A simple, but serious problem with the FSB’s approach is that it makes top-line policy determinations – i.e., that GSIBs are still TBTF – based on wildly-disparate national practices. I have detailed this since a 2012 review of Basel’s rules pointed to the fundamental fact that some countries – e.g., the U.S. – believe even the very biggest banks should fail under the tough love of a functional bankruptcy law while others view their banks as “national champions” that are de facto, and sometimes also de jure, arms of the state.
So, to say that the FSB’s downcast confession about its systemic-resolution regime means that U.S. GSIBs are TBTF is to leap over the chasm of clashing national resolution practice. Notwithstanding the happy leaps big bank critics took upon hearing the FSB’s words yesterday, the real question here is whether U.S. GSIBs are resolvable in wake of the demands made on them by the Dodd-Frank Act and an array of new rules. The FDIC and FRB’s findings on the latest round of living wills of course resoundingly said no. Clearly, considerable work remains, especially with regard to GSIB complexity. This is still problematic not only because even some U.S. GSIBs still can’t find all their pieces, but also because – as the living-will decisions make clear – U.S. regulators don’t trust their cross-border colleagues to refrain from grabbing what’s good in the host country if what’s bad back home scares them.
U.S. regulators share an antipathy to subsidiarization with U.S. GSIBs, but they can’t have it both ways – either cross-border regulators have to come to terms with branched operations or U.S. regulators should make structural policies clear and then require U.S. GSIBs for policy reasons – not idiosyncratic, bank-by-bank reasons – to adhere to them. Subsidiarization has costs in terms of trapped capital and liquidity that, if it’s required, should be offset in rules now premised on integrated, consolidated BHC risk profiles.
Another issue confronting GSIB resolvability that’s squarely in the laps of policy-makers, not U.S. GSIBs, is how to handle derivatives and other “qualified financial contracts.” Although the FRB is doing its best to address this by mandating contractual automatic stays, U.S. policy has yet to make a clear determination of when it wants bankruptcy to apply and how then to make it work with or without OLA. Non-U.S. regulators are still farther behind on this critical resolution issue.
Another major impediment to GSIB resolvability – acknowledged to be sure by the FSB – is GSIB interactions with financial-market utilities like CCPs. The more OTC trading shifts into CCPs and similar infrastructure, the more the risk moves from one hand to another. Each clearing transaction has its risks regardless of who does the clearing unless who does the clearing has better recovery-and-resolution resilience.

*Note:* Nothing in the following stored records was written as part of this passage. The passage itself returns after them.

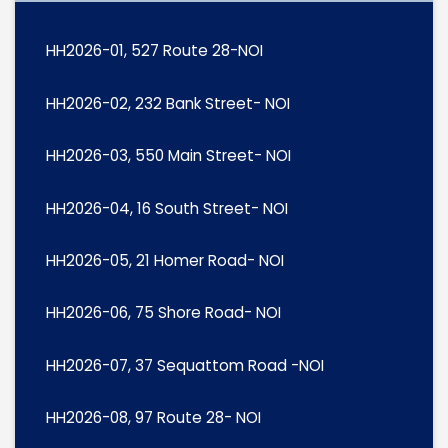
HH2026-01, 527 Route 28-NOI
HH2026-02, 232 Bank Street- NOI
HH2026-03, 550 Main Street- NOI
HH2026-04, 16 South Street- NOI
HH2026-05, 21 Homer Road- NOI
HH2026-06, 75 Shore Road- NOI
HH2026-07, 37 Sequattom Road -NOI
HH2026-08, 97 Route 28- NOI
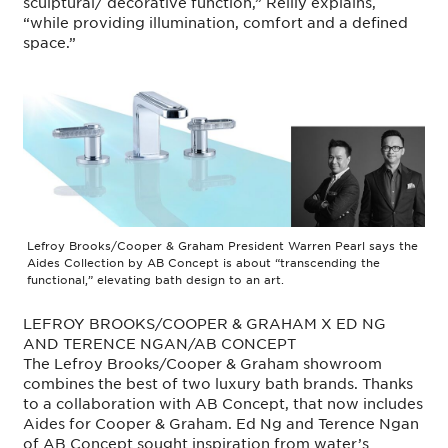
sculptural/ decorative function,” Reilly explains,
“while providing illumination, comfort and a defined
space.”
Lefroy Brooks/Cooper & Graham President Warren Pearl says the
Aides Collection by AB Concept is about “transcending the
functional,” elevating bath design to an art.
LEFROY BROOKS/COOPER & GRAHAM X ED NG
AND TERENCE NGAN/AB CONCEPT
The Lefroy Brooks/Cooper & Graham showroom
combines the best of two luxury bath brands. Thanks
to a collaboration with AB Concept, that now includes
Aides for Cooper & Graham. Ed Ng and Terence Ngan
of AB Concept sought inspiration from water’s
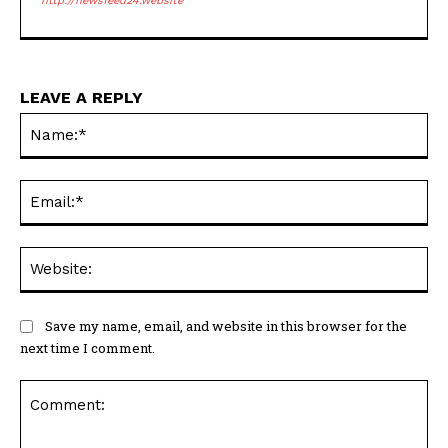
http://newsfeed24.website
LEAVE A REPLY
Na
Ema
Web
Save my name, email, and website in this browser for the
next time I comment.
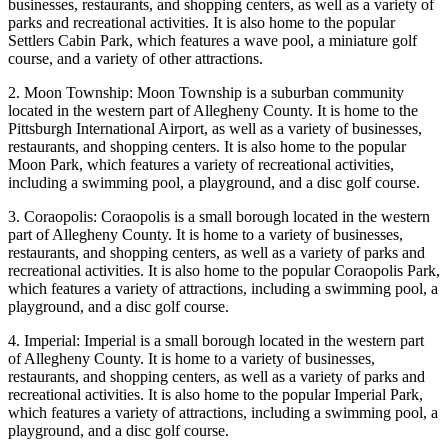
businesses, restaurants, and shopping centers, as well as a variety of
parks and recreational activities. It is also home to the popular
Settlers Cabin Park, which features a wave pool, a miniature golf
course, and a variety of other attractions.
2. Moon Township: Moon Township is a suburban community
located in the western part of Allegheny County. It is home to the
Pittsburgh International Airport, as well as a variety of businesses,
restaurants, and shopping centers. It is also home to the popular
Moon Park, which features a variety of recreational activities,
including a swimming pool, a playground, and a disc golf course.
3. Coraopolis: Coraopolis is a small borough located in the western
part of Allegheny County. It is home to a variety of businesses,
restaurants, and shopping centers, as well as a variety of parks and
recreational activities. It is also home to the popular Coraopolis Park,
which features a variety of attractions, including a swimming pool, a
playground, and a disc golf course.
4. Imperial: Imperial is a small borough located in the western part
of Allegheny County. It is home to a variety of businesses,
restaurants, and shopping centers, as well as a variety of parks and
recreational activities. It is also home to the popular Imperial Park,
which features a variety of attractions, including a swimming pool, a
playground, and a disc golf course.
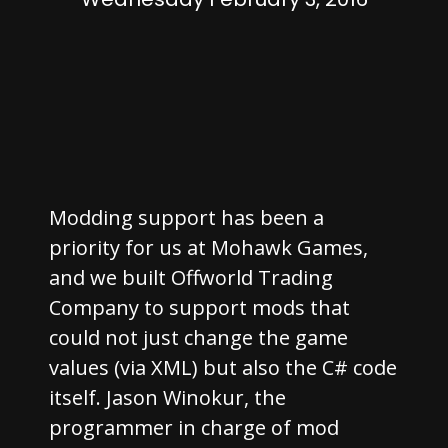
Modding support has been a
priority for us at Mohawk Games,
and we built Offworld Trading
Company to support mods that
could not just change the game
values (via XML) but also the C# code
itself. Jason Winokur, the
programmer in charge of mod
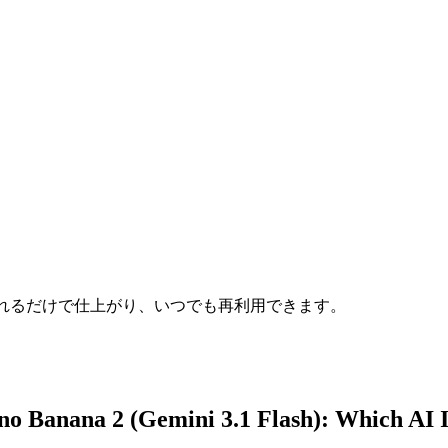
れるだけで仕上がり、いつでも再利用できます。
no Banana 2 (Gemini 3.1 Flash)
: Which AI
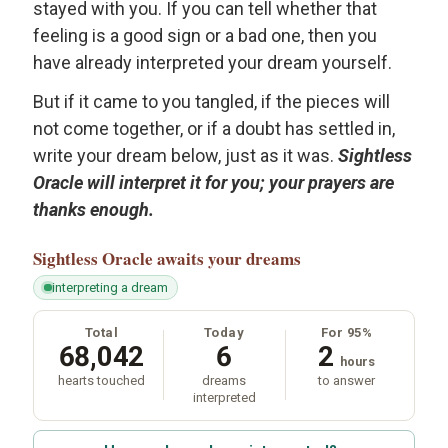
stayed with you. If you can tell whether that
feeling is a good sign or a bad one, then you
have already interpreted your dream yourself.
But if it came to you tangled, if the pieces will
not come together, or if a doubt has settled in,
write your dream below, just as it was.
Sightless
Oracle will interpret it for you; your prayers are
thanks enough.
Sightless Oracle
awaits your dreams
interpreting a dream
Total
Today
For 95%
68,042
6
2
hours
hearts touched
dreams
to answer
interpreted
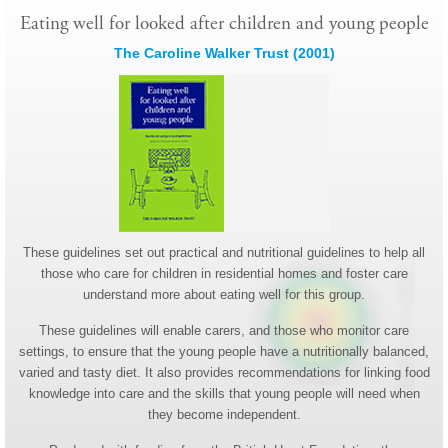
Eating well for looked after children and young people
The Caroline Walker Trust (2001)
These guidelines set out practical and nutritional guidelines to help all
those who care for children in residential homes and foster care
understand more about eating well for this group.
These guidelines will enable carers, and those who monitor care
settings, to ensure that the young people have a nutritionally balanced,
varied and tasty diet. It also provides recommendations for linking food
knowledge into care and the skills that young people will need when
they become independent.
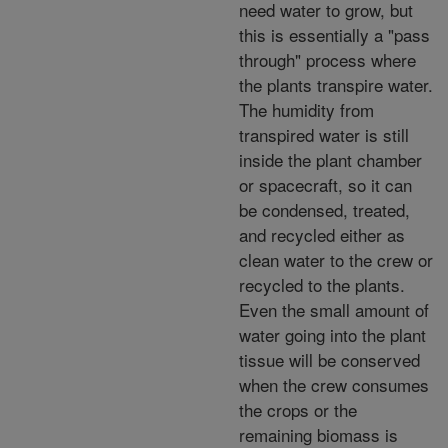
need water to grow, but
this is essentially a "pass
through" process where
the plants transpire water.
The humidity from
transpired water is still
inside the plant chamber
or spacecraft, so it can
be condensed, treated,
and recycled either as
clean water to the crew or
recycled to the plants.
Even the small amount of
water going into the plant
tissue will be conserved
when the crew consumes
the crops or the
remaining biomass is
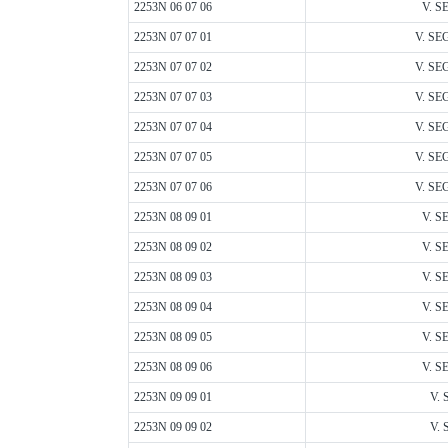
2253N 06 07 06
V. S
2253N 07 07 01
V. SEG
2253N 07 07 02
V. SEG
2253N 07 07 03
V. SEG
2253N 07 07 04
V. SEG
2253N 07 07 05
V. SEG
2253N 07 07 06
V. SEG
2253N 08 09 01
V. S
2253N 08 09 02
V. S
2253N 08 09 03
V. S
2253N 08 09 04
V. S
2253N 08 09 05
V. S
2253N 08 09 06
V. S
2253N 09 09 01
V. 
2253N 09 09 02
V. 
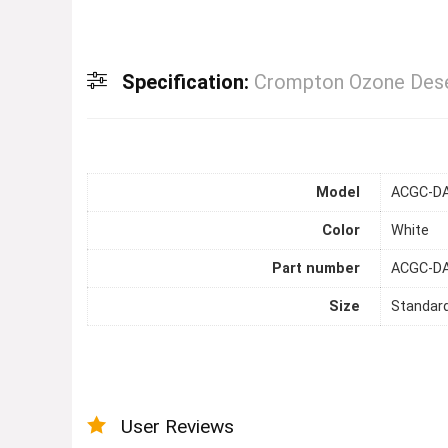
Specification:
Crompton Ozone Dese
Model
ACGC-D
Color
White
Part number
ACGC-D
Size
Standar
User Reviews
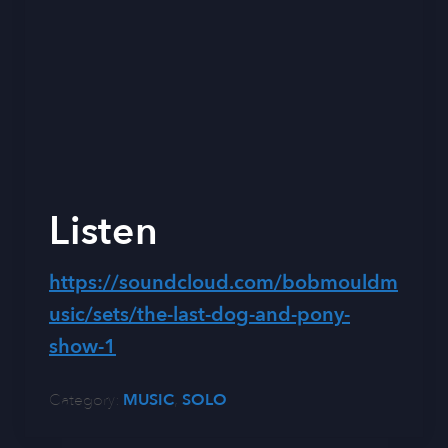
Listen
https://soundcloud.com/bobmouldm
usic/sets/the-last-dog-and-pony-
show-1
Category:
MUSIC
,
SOLO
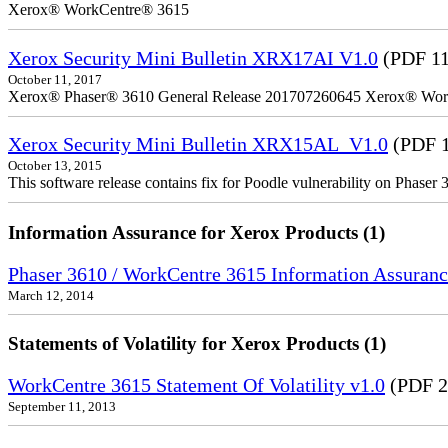
Xerox® WorkCentre® 3615
Xerox Security Mini Bulletin XRX17AI V1.0
(PDF 1
October 11, 2017
Xerox® Phaser® 3610 General Release 201707260645 Xerox® Wor
Xerox Security Mini Bulletin XRX15AL_V1.0
(PDF 1
October 13, 2015
This software release contains fix for Poodle vulnerability on Phase
Information Assurance for Xerox Products (1)
Phaser 3610 / WorkCentre 3615 Information Assuranc
March 12, 2014
Statements of Volatility for Xerox Products (1)
WorkCentre 3615 Statement Of Volatility v1.0
(PDF 2
September 11, 2013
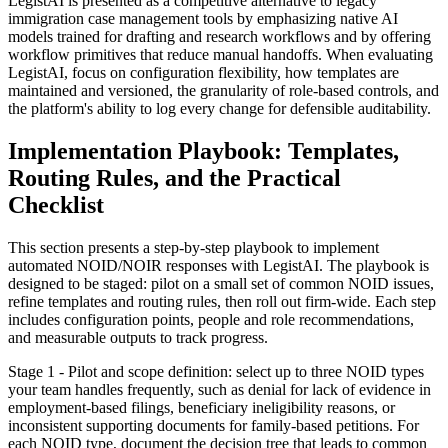
LegistAI is presented as a competitive alternative to legacy
immigration case management tools by emphasizing native AI
models trained for drafting and research workflows and by offering
workflow primitives that reduce manual handoffs. When evaluating
LegistAI, focus on configuration flexibility, how templates are
maintained and versioned, the granularity of role-based controls, and
the platform's ability to log every change for defensible auditability.
Implementation Playbook: Templates,
Routing Rules, and the Practical
Checklist
This section presents a step-by-step playbook to implement
automated NOID/NOIR responses with LegistAI. The playbook is
designed to be staged: pilot on a small set of common NOID issues,
refine templates and routing rules, then roll out firm-wide. Each step
includes configuration points, people and role recommendations,
and measurable outputs to track progress.
Stage 1 - Pilot and scope definition: select up to three NOID types
your team handles frequently, such as denial for lack of evidence in
employment-based filings, beneficiary ineligibility reasons, or
inconsistent supporting documents for family-based petitions. For
each NOID type, document the decision tree that leads to common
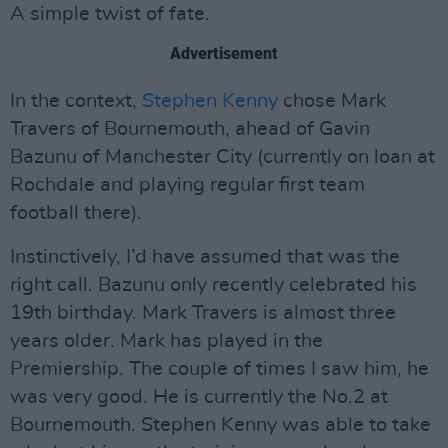
A simple twist of fate.
Advertisement
In the context,
Stephen Kenny
chose Mark
Travers of Bournemouth, ahead of Gavin
Bazunu of Manchester City (currently on loan at
Rochdale and playing regular first team
football there).
Instinctively, I’d have assumed that was the
right call. Bazunu only recently celebrated his
19th birthday. Mark Travers is almost three
years older. Mark has played in the
Premiership. The couple of times I saw him, he
was very good. He is currently the No.2 at
Bournemouth. Stephen Kenny was able to take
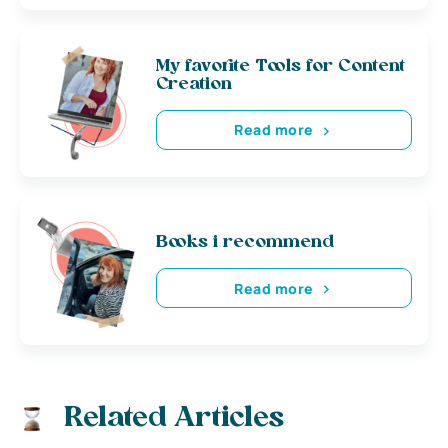
My favorite Tools for Content
Creation
Read more
Books i recommend
Read more
Related Articles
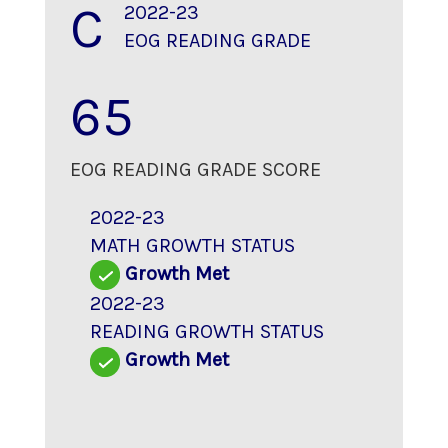
C
2022-23
EOG READING GRADE
65
EOG READING GRADE SCORE
2022-23
MATH GROWTH STATUS
Growth Met
2022-23
READING GROWTH STATUS
Growth Met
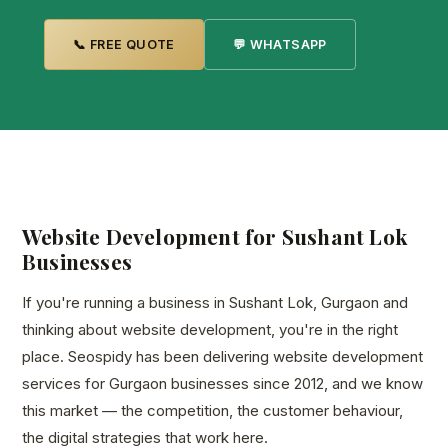
📞 FREE QUOTE
💬 WHATSAPP
Website Development for Sushant Lok
Businesses
If you're running a business in Sushant Lok, Gurgaon and
thinking about website development, you're in the right
place. Seospidy has been delivering website development
services for Gurgaon businesses since 2012, and we know
this market — the competition, the customer behaviour,
the digital strategies that work here.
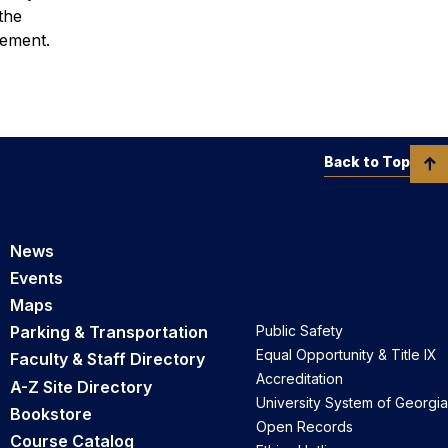
the
vement.
Back to Top
News
Events
Maps
Parking & Transportation
Public Safety
Equal Opportunity & Title IX
Faculty & Staff Directory
Accreditation
A-Z Site Directory
University System of Georgia
Bookstore
Open Records
Course Catalog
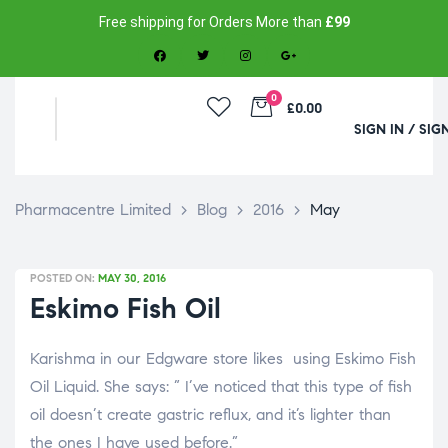
Free shipping for Orders More than
£99
0
£0.00
SIGN IN / SIG
Pharmacentre Limited
>
Blog
>
2016
>
May
POSTED ON:
MAY 30, 2016
Eskimo Fish Oil
Karishma in our Edgware store likes using Eskimo Fish
Oil Liquid. She says: ” I’ve noticed that this type of fish
oil doesn’t create gastric reflux, and it’s lighter than
the ones I have used before.”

As I’ve discussed before, the stronger GSIBs get, at least in nations such as the U.S. that are moving apace on capital, liquidity, and resolution standards, the weaker the financial system gets as vital clearing-and-settlement functions move to entities only now coming under regulatory scrutiny. Even if member nations come around to the FSB’s way of thinking and address CCP resilience and resolution, the years it takes for anything like this to occur means that there will be awesome gaps in the global financial market’s infrastructure about which still more GSIB sanctions can do nothing.
A couple of years ago, Mark Carney in his capacity as FSB uber-meister tried to solve for this by recommending what he called a “name-and-shame” approach to FSB rulemaking. However, shame is something no one seems much to care about when it comes to protecting national policies and very large banks. While some countries are trying hard to meet the most essential goal of post-crisis reform – ending TBTF – others remain so locked in the sovereign “doom loop” that international policy is a mirage. When the FSB reaches global conclusions based on wide variations in actual practice, all it does is discredit countries trying to reach tough goals and expose regulators making difficult decisions to still more political opprobrium that makes their job even harder.